That means the same area of forest doesn’t need to burn every year, or even every ten years. In fact, Johnstone said a forest can withstand not having a fire for about 100 years before it starts to deteriorate. But because there’s so much vegetation in northern Canada, some areas can go that long without being hit by a wildfire. She said areas that have recently burned are less likely to burn again for about the next three decades.
Fires also allow pine cones to release their seeds, Johnstone explained.
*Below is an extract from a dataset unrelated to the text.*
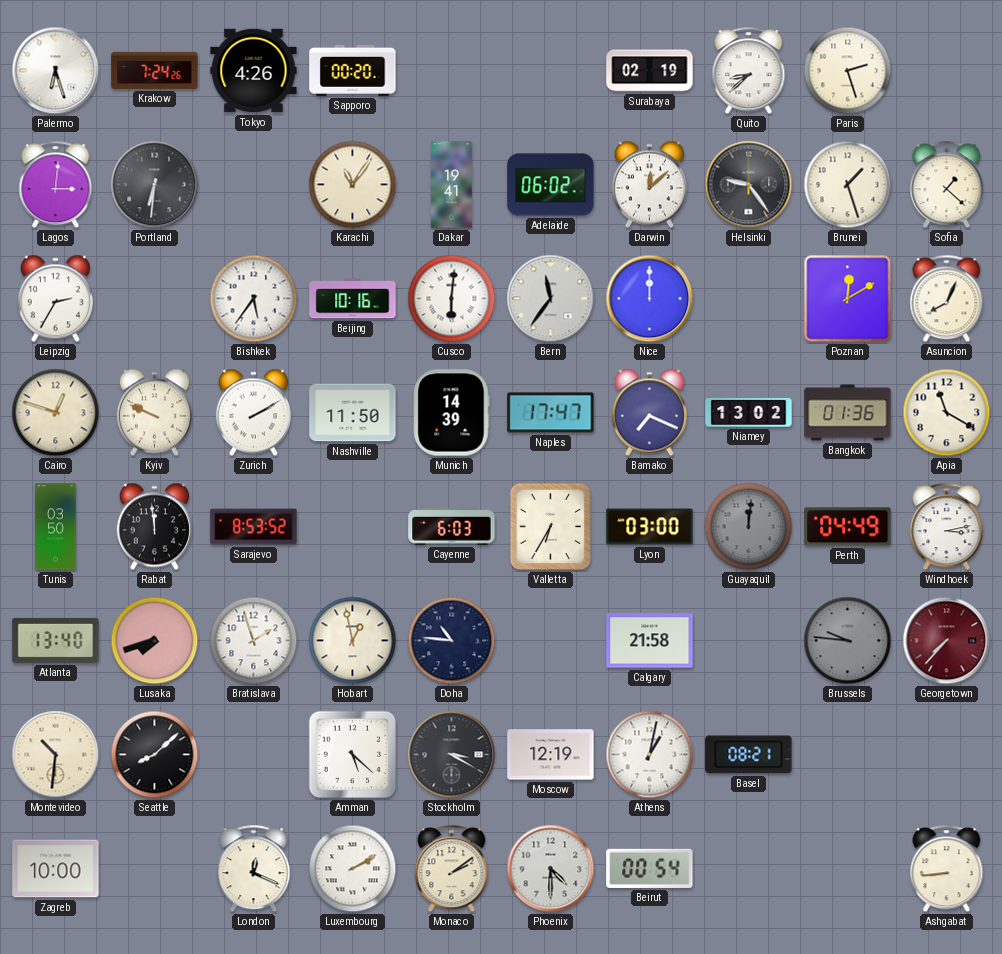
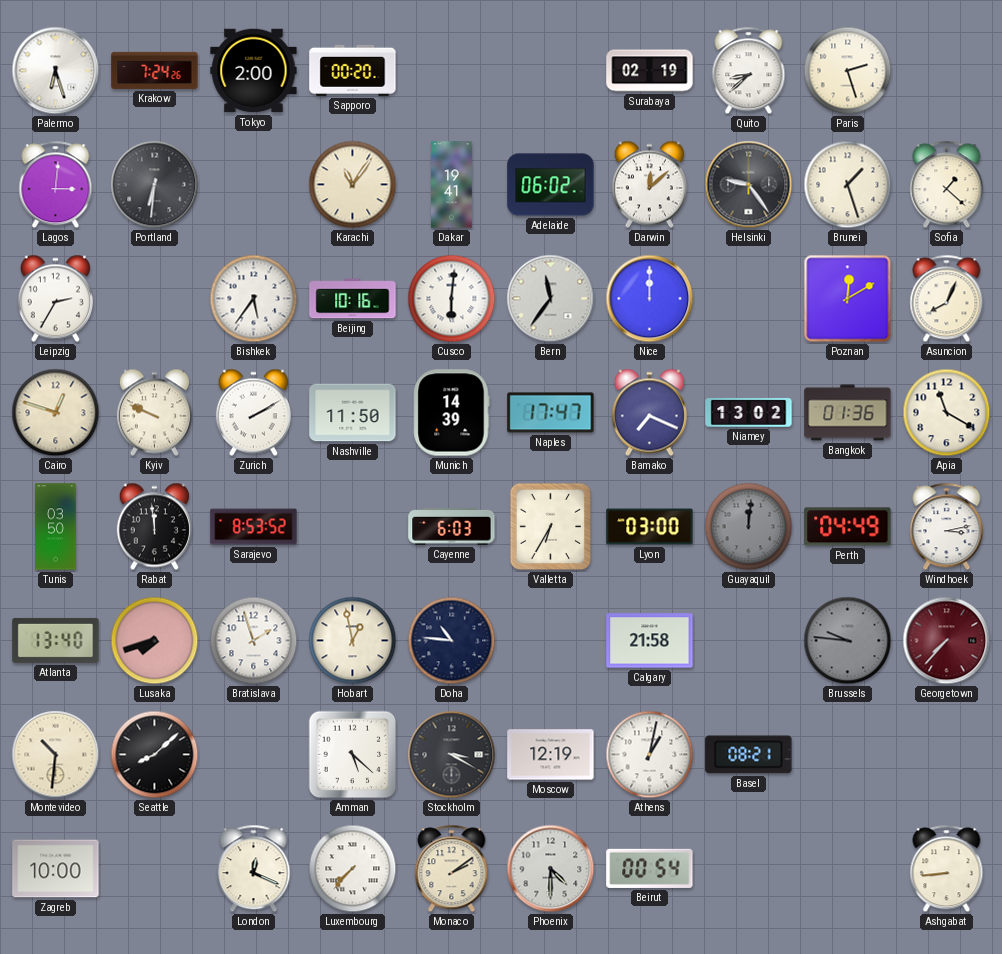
Tokyo: 4:26 -> 2:00
Luxembourg: 2:10 -> 7:37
The sealed cones heat up and slowly open in the year after the blaze, releasing a large amount of seeds that become the new crop of trees.
“New trees have a really hard time re-generating in the absence of fire,” she said, adding fires not only help spread the seeds but also clear out the forest floor so that they can grow.
Johnstone said a forest will regenerate within a decade, with conifers like spruce and pine taking closer to 20 years to reach the height of an average adult. While a scorched forest in its early years of regrowth may look unappealing, Johnstone said fire scars are a defining feature of our northern landscape. The habitat contains blueberries, morel mushrooms and shrubs that moose like to eat, and attracts new bird and insect species, she said.
“So if we didn’t have those young fire scars, we’d actually be missing out on a whole bunch of really important aspects of our ecosystems that we treasure.”
Not only are forest fires beneficial, Johnstone points out they’re also impossible to avoid. She said it’s important for people to consider that notion when building roads and communities in places like northern Saskatchewan.
“Understanding what we need to do to protect lives and property, but being prepared for more fire because it’s part of the way these systems work,” Johnstone said.
“Then we can be thinking about ways that we can live with fire.”